Panelist Guido Cortez, Director at the Center for Regional Studies for the Development of Tarija, Bolivia, a partner of the Presbyterian Hunger Program and grant recipient from Presbyterian Disaster Assistance, reflected on the role industry and neo-liberal capitalism has had in climate change.

“We are devouring our nature with the way we permit mass consumption,” he said in Spanish, his words translated by an EAD interpreter.

Cortez said he is often asked what Bolivia can do to mitigate climate change, which he said, “is not a fair question. The indigenous population live in the forest, taking care of the trees with local farming … They don’t contribute to the emissions because they don’t have vehicles, they don’t have industry. Quite the contrary: they produce medicine, fruit trees, and that diminishes the emission of carbon. I think that we need a bigger contribution of the richer countries, USA, when they have the highest carbon emissions, and they need to take responsibility for those emissions, and they need to also contribute to decrease the carbon emissions throughout the world.”

That brought up the question of how to bring the message of the need for change to government and industry. It was addressed in part earlier in the day at a workshop on corporate social responsibility and shareholder engagement that included the Rev. Dr. Gregory Simpson, a member of the Presbyterian Committee on Mission Responsibility Through Investment.

“(MRTI) was established out of the denomination’s belief that church investment is an instrument of mission and includes the theological, the social, and economic considerations,” Simpson said in his presentation.

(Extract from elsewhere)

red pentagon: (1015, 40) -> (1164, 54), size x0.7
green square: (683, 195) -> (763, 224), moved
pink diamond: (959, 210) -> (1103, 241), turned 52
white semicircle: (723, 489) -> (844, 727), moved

Answering a question later in the panel discussion, Simpson echoed a recurring theme of the conference that it takes collective action to combat climate change, particularly when dealing with large industrial and governmental institutions. MRTI works with groups such as the Interfaith Center for Corporate Responsibility, which was also a presenter on the panel, and Climate Action 100+.

“Without coalitions of investors with shared information, going into these dialogues, it’s going to be very difficult to move the dial,” Simpson said. “These are issues that coalitions make a difference.”

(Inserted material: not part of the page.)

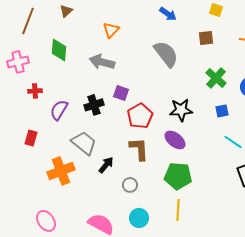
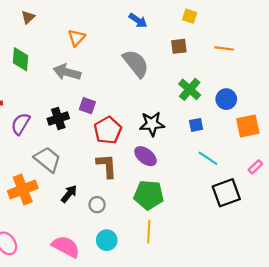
black arrow: (106, 165) -> (69, 194), moved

Ecumenical Advocacy Days participants will have their own opportunity to speak Wednesday, when participants are set to meet with their representatives in Congress to ask for action on environmental justice.

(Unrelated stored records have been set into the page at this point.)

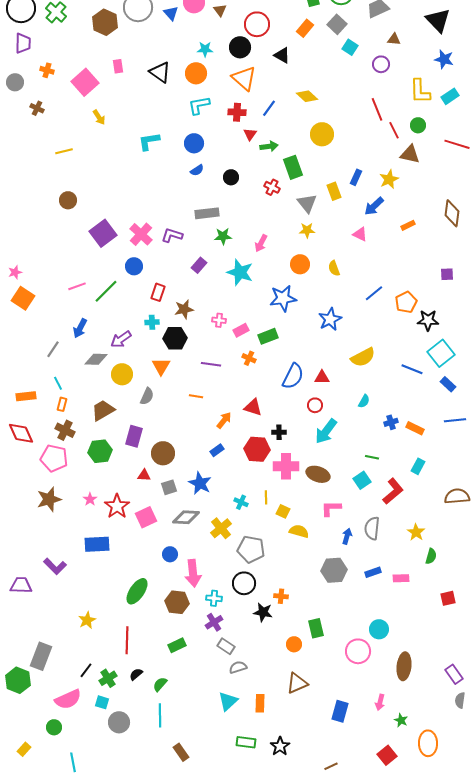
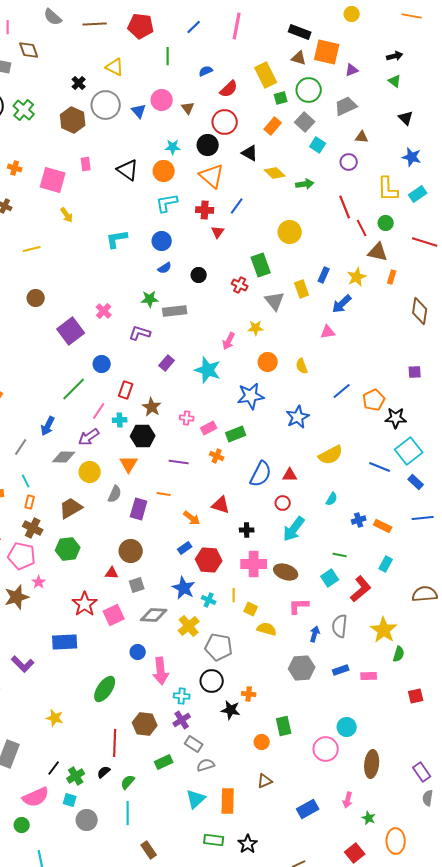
black triangle: (438, 20) -> (406, 118), size x0.6
pink square: (85, 82) -> (53, 180), turned -32
yellow diamond: (307, 96) -> (275, 173), moved
green arrow: (269, 146) -> (305, 184), moved
orange rectangle: (408, 225) -> (392, 277), moved, turned -48
yellow star: (307, 230) -> (256, 328), moved
pink cross: (141, 234) -> (104, 311), moved, size x0.7
pink triangle: (360, 234) -> (328, 332), turned -35
green star: (223, 236) -> (150, 299), moved
pink line: (77, 286) -> (99, 411), moved, turned -36
brown star: (184, 309) -> (152, 407), turned -30
orange arrow: (224, 420) -> (192, 518), turned 90
purple rectangle: (134, 436) -> (139, 509), moved
red hexagon: (257, 449) -> (209, 560), moved
blue star: (200, 483) -> (184, 588), moved
pink star: (90, 499) -> (39, 582), moved
yellow star: (416, 532) -> (384, 630), size x1.5
brown hexagon: (177, 602) -> (145, 724), moved
yellow star: (87, 620) -> (55, 718), turned -30
red line: (127, 640) -> (115, 743), moved
green rectangle: (177, 645) -> (164, 762), moved
brown triangle: (297, 683) -> (265, 781), size x0.7
orange rectangle: (260, 703) -> (228, 801), size x1.4
blue rectangle: (340, 711) -> (308, 809), turned 45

“EAD is a moment for action,” EAD co-emcee the Rev. Christian Brooks of the Presbyterian Office of Public Witness in Washington, D.C. said. “We have the opportunity to engage with our members of Congress and influence legislation that will speak to the issues that have been brought up today. So thank you, again, to our panelists for giving us a glimpse of your reality, what’s going on in your communities, and for calling us to action.”

The panelists living with the harsh realities of climate change all sounded a similar warning:

“We are a prophetic voice,” Bhagwan said. “Look at what has happened to us. It will happen to you.”

The Office of Public Witness, Mission Responsibility Through Investment, Presbyterian Disaster Assistance, and the Presbyterian Hunger Program are all Compassion, Peace and Justice ministries of the Presbyterian Mission Agency.